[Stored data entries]
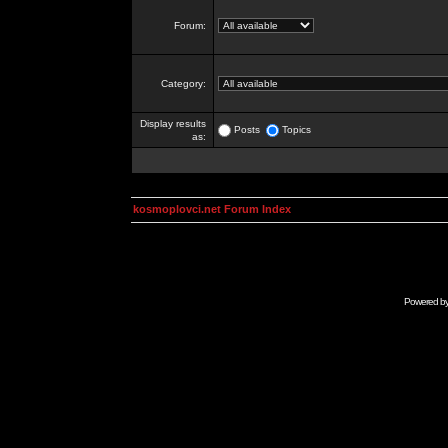
Forum:
Category:
Display results
Posts
Topics
as:
kosmoplovci.net Forum Index
Powered b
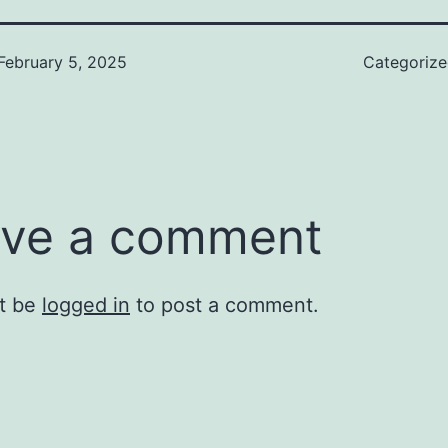
February 5, 2025
Categoriz
ve a comment
t be
logged in
to post a comment.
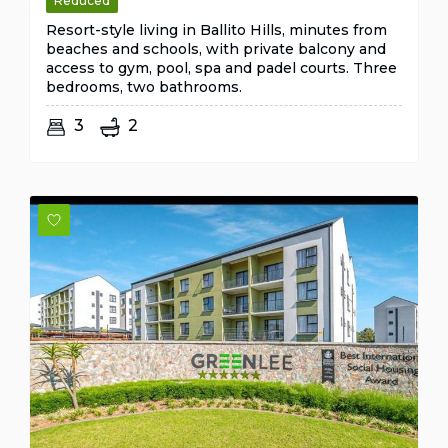
Reduced
Resort-style living in Ballito Hills, minutes from
beaches and schools, with private balcony and
access to gym, pool, spa and padel courts. Three
bedrooms, two bathrooms.
3
2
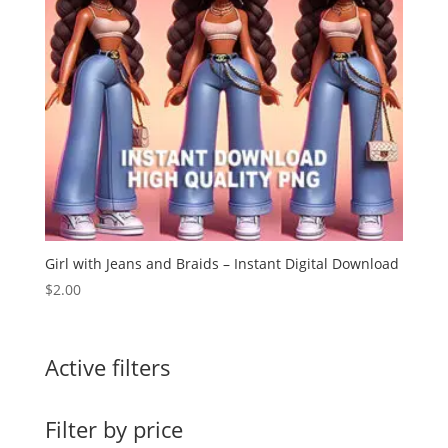
Girl with Jeans and Braids – Instant Digital Download
$
2.00
Active filters
Filter by price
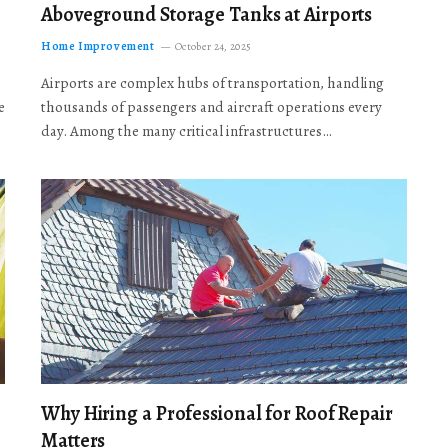
Aboveground Storage Tanks at Airports
Home Improvement
October 24, 2025
Airports are complex hubs of transportation, handling
e
thousands of passengers and aircraft operations every
day. Among the many critical infrastructures…
Why Hiring a Professional for Roof Repair
Matters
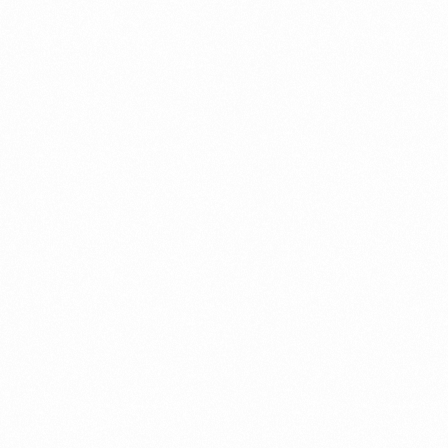
A Brief Summary Indonesi
Regulations
PORTADMIN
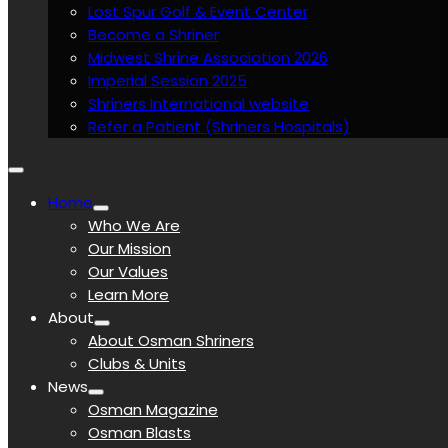
Lost Spur Golf & Event Center
Become a Shriner
Midwest Shrine Association 2026
Imperial Session 2025
Shriners International website
Refer a Patient (Shriners Hospitals)
Home
Who We Are
Our Mission
Our Values
Learn More
About
About Osman Shriners
Clubs & Units
News
Osman Magazine
Osman Blasts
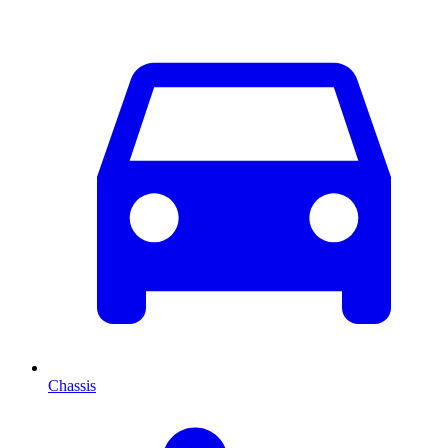
Chassis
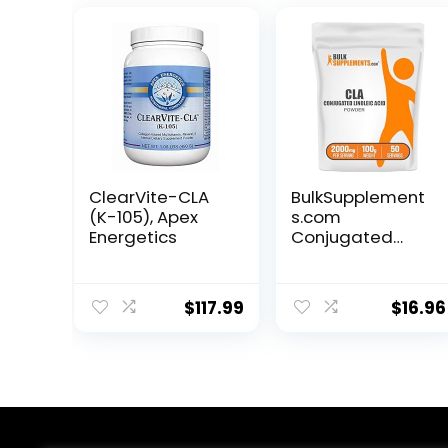
ClearVite-CLA
BulkSupplement
(K-105), Apex
s.com
Energetics
Conjugated
Linoleic Acid
Powder – CLA
Conjugated
$
117.99
$
16.96
Linoleic Acid, CLA
Supplements,
CLA Powder –
Gluten Free,
2000mg per
Serving, 100g
(3.5 oz) (Pack of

[Goal of the exercise] Would you output all of the entries above exactly, keeping the pictures out?

[Answer section]
Forum:
Category:
Display results
Posts
Topics
as:
kosmoplovci.net Forum Index
Powered b
February 5, 2025
Categoriz
ve a comment
t be
logged in
to post a comment.
Reduced
Resort-style living in Ballito Hills, minutes from
beaches and schools, with private balcony and
access to gym, pool, spa and padel courts. Three
bedrooms, two bathrooms.
3
2
Girl with Jeans and Braids – Instant Digital Download
$
2.00
Active filters
Filter by price
Aboveground Storage Tanks at Airports
Home Improvement
October 24, 2025
Airports are complex hubs of transportation, handling
e
thousands of passengers and aircraft operations every
day. Among the many critical infrastructures…
Why Hiring a Professional for Roof Repair
Matters
A Brief Summary Indonesi
Regulations
PORTADMIN
Lost Spur Golf & Event Center
Become a Shriner
Midwest Shrine Association 2026
Imperial Session 2025
Shriners International website
Refer a Patient (Shriners Hospitals)
Home
Who We Are
Our Mission
Our Values
Learn More
About
About Osman Shriners
Clubs & Units
News
Osman Magazine
Osman Blasts
Chassis
ClearVite-CLA
BulkSupplement
(K-105), Apex
s.com
Energetics
Conjugated
Linoleic Acid
Powder – CLA
Conjugated
$
117.99
$
16.96
Linoleic Acid, CLA
Supplements,
CLA Powder –
Gluten Free,
2000mg per
Serving, 100g
(3.5 oz) (Pack of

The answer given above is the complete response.